Bu örnekte yüklenici 60K ya satmış olsa bile arsa sahibine yine 20K ödemek durumundadır. Oransal olarak, 60K’nın % 20’sini hesaplayıp (60×20/100=12) 12K ödeyeceğini iddia edemeyecektir.
Ancak taraflar sözleşmede toplam emsal değer oranında azalma haline yönelik farklı hükümler öngörebilirler.
ii) Taraflar arsa sahibinin elde edeceği asgari gelire ilişkin artışa yönelik güncellemelerin yapılmasını ihtiva eden düzenlemelere de yer verebilmektedir[7]. Benzer şekilde başlangıçta öngörülen toplam gelirin üzerine çıkması halinde, söz konusu fazla miktar için tarafların farklı paylaşım oranları da belirlemeleri mümkündür.
iii) Bağımsız bölümlerin satışından elde edilen toplam gelirin, başlangıçta öngörülen toplam gelirin üzerinde bir gelire ulaştığı durumda arsa sahibi aşan miktar üzerinde toplam gelirdeki payı oranında hak sahibi olur. Söz konusu durum, toptan gelirin artması halinde ilave arsa sahibi payının bağlanması borcu olarak da isimlendirilmektedir.
Yüklenici bağımsız bölümlerin satışından 130K elde etmiş olursa; arsa sahibinin gelir payı oranı olan % 20; 130K’ya uygulanır ve 26 K (130×20/100=26) elde edilir.
Örneklerden de görüleceği üzere, arsa sahibi bakımından kazan kazan durumu söz konusudur. Ancak bu her durumda da böyle olmayabilir.
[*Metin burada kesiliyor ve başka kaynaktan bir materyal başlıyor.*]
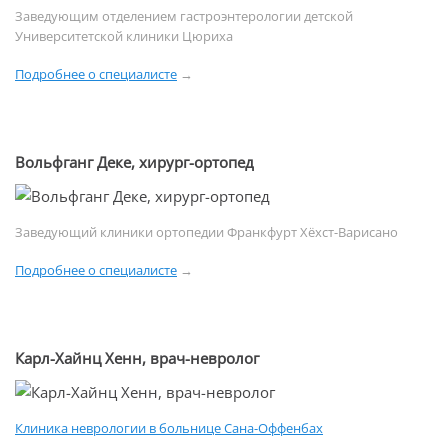
Заведующим отделением гастроэнтерологии детской
Университетской клиники Цюриха
Подробнее о специалисте
→
Вольфганг Деке, хирург-ортопед
Заведующий клиники ортопедии Франкфурт Хёхст-Варисано
Подробнее о специалисте
→
Карл-Хайнц Хенн, врач-невролог
Клиника неврологии в больнице Сана-Оффенбах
Yelmen bu hususu güzel bir örnekle açıklamıştır[8];
Bu defa örneğimizde iki farklı yükleniciden teklif alan bir arsa sahibini ele alalım,
A yüklenicisi satış toplam gelirini 100K, arsa sahibinin gelir payını ise 20K yani %20 olarak; B yüklenicisi ise satış toplam gelirini 60K, arsa sahibinin gelir payını ise 15K yani %25 olarak belirlesin.
i) Satıştan toplam 60K elde edilirse;
Arsa sahibinin A yüklenicisinden elde edeceği gelir; 20K olurken, B yüklenicisinden elde edeceği gelir; 15K olacaktır.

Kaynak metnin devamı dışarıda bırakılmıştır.